[Stored data entries]
= = =
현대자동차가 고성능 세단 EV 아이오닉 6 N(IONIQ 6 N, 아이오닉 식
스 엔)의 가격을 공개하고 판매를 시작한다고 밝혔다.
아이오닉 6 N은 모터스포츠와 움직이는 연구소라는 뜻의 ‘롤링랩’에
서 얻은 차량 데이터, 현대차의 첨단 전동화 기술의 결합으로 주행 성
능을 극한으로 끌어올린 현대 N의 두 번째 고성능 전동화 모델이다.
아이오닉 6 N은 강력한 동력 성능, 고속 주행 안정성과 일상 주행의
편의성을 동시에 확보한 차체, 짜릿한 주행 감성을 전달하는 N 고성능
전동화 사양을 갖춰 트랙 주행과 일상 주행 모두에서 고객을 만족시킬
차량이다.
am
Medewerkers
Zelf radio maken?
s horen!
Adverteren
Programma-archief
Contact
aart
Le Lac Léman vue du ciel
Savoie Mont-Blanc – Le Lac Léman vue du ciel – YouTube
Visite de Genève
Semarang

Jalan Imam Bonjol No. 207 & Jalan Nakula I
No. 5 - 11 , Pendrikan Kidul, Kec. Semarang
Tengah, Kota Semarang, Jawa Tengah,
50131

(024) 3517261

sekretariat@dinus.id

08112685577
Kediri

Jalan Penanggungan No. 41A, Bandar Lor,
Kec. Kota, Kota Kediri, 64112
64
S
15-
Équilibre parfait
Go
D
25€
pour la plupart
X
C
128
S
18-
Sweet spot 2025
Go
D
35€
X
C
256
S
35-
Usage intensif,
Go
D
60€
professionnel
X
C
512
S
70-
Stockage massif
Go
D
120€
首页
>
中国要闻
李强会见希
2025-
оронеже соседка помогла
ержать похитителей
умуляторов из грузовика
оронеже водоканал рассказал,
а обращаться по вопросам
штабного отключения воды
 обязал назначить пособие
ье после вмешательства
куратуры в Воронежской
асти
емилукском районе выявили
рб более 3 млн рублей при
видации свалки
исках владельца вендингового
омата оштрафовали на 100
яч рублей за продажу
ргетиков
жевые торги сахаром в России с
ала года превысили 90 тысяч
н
= = =
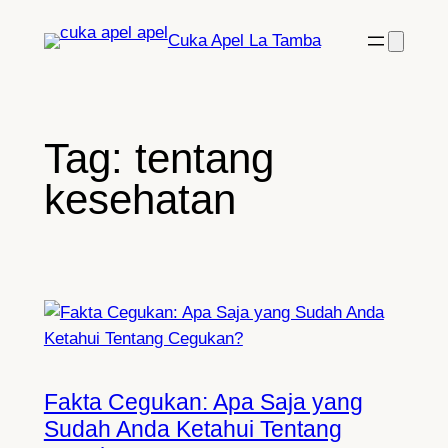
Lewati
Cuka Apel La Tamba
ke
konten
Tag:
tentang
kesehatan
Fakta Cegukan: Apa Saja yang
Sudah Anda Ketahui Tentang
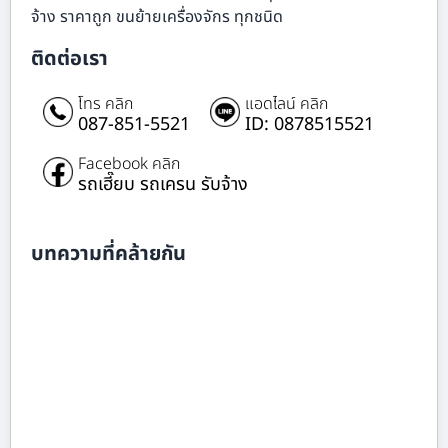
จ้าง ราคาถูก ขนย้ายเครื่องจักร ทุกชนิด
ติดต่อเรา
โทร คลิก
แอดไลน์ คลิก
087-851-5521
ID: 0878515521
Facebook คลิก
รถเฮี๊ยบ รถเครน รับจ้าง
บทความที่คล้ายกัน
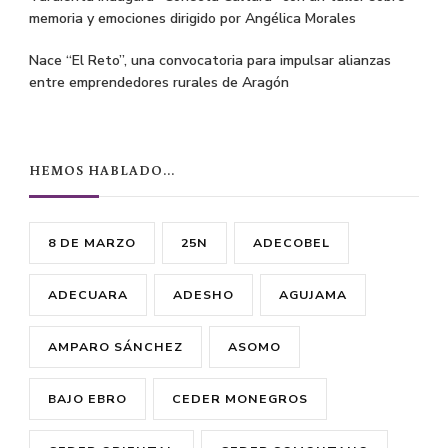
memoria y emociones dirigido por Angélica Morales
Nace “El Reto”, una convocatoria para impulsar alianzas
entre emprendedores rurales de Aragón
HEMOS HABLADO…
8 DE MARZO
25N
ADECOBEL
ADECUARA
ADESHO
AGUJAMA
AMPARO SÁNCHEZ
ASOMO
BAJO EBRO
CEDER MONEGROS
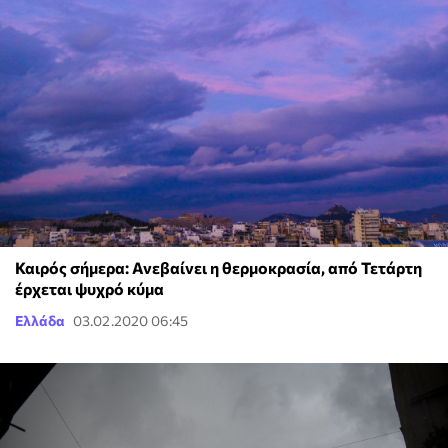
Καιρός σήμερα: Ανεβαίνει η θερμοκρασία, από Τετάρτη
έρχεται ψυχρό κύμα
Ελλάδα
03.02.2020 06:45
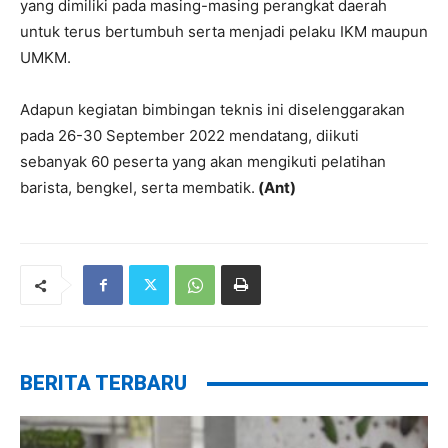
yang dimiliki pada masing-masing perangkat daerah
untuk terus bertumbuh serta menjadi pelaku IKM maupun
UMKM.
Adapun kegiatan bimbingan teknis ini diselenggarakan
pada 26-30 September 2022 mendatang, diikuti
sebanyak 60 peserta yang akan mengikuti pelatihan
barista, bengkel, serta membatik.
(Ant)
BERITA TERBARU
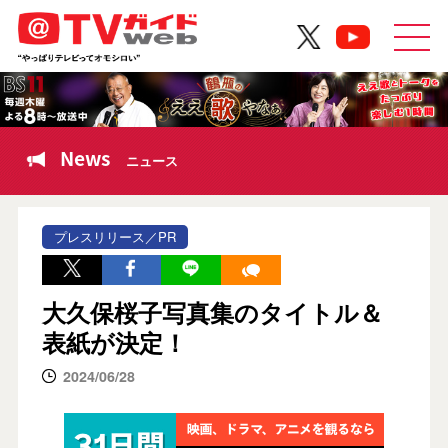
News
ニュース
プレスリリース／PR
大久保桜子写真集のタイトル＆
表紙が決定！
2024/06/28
= = =
- **TASK**
Using the records above, list each line that includes "Semarang".

- **THE ANSWER**
Semarang
No. 5 - 11 , Pendrikan Kidul, Kec. Semarang
Tengah, Kota Semarang, Jawa Tengah,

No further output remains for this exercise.